Bradley, Robert L., Fulmer, Richard W., Freeman


Between the current financial mess and the debate over carbon dioxide emissions controls, there is a lot of talk about regulation these days. We are told, for example, that the recession would have been prevented if proper regulations had been in place. While it is true that (by definition) the "right" regulations would have prevented bad and ensured good, it is also true that had an omniscient, omnipotent, omnibenevolent dictator been in charge, the recession would have been avoided as well. The problem, of course, is that God didn't run for president during the last election.

Enacting the right regulations is somewhat simpler than electing an omni-everything being to run the world - but not by much. As evidence, consider all the bad regulations that sot us into this mess in the first place. Also consider the oft-heard argument that financial regulators needed to "get out ahead of the innovators." Clearly, a job for the omniscient. There is, after all, a reason why the Wright Brothers' flight at Kitty Hawk preceded the establishment of the Federal Aviation Administration.

Any time government regulators try to do much more than lay out the basic rules of the game, unintended consequences and moral hazards rear their ugly heads. The following list of pitfalls, adapted from our book Energy: The Master Resource, is offered as a caution to regulatory enthusiasts.

1. Laws and regulations may institutionalize the tragedy of the commons.The rule of capture (which stated that oil belonged to whoever pumped it out of the ground) and related regulations led petroleum companies to drill as many wells as possible in order to get the oil before their competitors could. By encouraging companies to drill otherwise unnecessary wells, the rule led to wasted resources and sometimes to reservoir damage.

Groundwater in the United States is still a commonproperty resource. Because no one owns it, no one has an incentive to conserve it. Farmers in California, enjoying subsidized water prices, have been growing water-intensive crops such as rice and cotton in desert areas despite endemic water shortages.

2. Special interests lobby the government to get their products or services mandated by regulation. The mandated use of ethanol in automotive fuel is an example. In the United States most ethanol is made from corn. Farmers who grow corn and companies that make ethanol from it have heavily pressured Congress to require its use. As a further subsidy the government has banned imported ethanol even though it can be purchased from other countries for less than it costs to make it here. One unintended consequence has been an increase in food prices.

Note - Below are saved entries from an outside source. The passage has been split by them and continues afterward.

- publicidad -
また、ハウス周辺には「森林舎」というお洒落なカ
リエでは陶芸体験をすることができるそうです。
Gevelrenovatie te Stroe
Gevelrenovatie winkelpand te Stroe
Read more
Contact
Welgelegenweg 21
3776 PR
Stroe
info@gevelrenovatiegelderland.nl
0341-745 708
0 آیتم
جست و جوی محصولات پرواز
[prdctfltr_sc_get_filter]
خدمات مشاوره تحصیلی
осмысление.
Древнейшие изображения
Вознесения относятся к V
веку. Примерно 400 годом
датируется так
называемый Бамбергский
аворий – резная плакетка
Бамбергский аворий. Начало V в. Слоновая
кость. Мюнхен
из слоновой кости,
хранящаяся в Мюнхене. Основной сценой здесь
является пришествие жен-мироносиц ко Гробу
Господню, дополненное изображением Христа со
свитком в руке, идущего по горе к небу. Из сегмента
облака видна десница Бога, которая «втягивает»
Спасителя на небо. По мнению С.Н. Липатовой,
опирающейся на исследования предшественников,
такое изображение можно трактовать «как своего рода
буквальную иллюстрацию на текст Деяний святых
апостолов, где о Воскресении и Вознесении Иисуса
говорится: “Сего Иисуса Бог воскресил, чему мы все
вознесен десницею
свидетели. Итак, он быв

As the price of corn has risen, so has corn-based animal feed and with it the price of beef, milk, chicken, and eggs.

3. Regulations can create (or destroy) entire industries overnight. The use of such power adds uncertainty and risk to the market. If risk reaches unacceptable levels, investors put their money elsewhere. The concentration of political power in Washington forces companies to lobby Congress and the White House for protection against its arbitrary use. Corporate lobbying, in turn, increases people's distrust of the system.

4. Regulations are often the result of compromise. After concessions have been made to this powerful representative or that influential senator, the resulting law or regulation may be very different from the original proposal and have far different consequences. Politics may be "the art of the possible," but what is politically possible may be neither practical nor environmentally friendly.

Compromise can also result in laws so vaguely worded that they can be interpreted in any number of ways. In the end it is left up to regulatory agencies and the courts to decide what a bill actually means. Their interpretations may be very different from the original intentions of the bill's proponents.

The Clean Air Act Amendments of 1977, for example, stated that only new factories and power plants would have to meet the tighter emissions standards imposed by the act.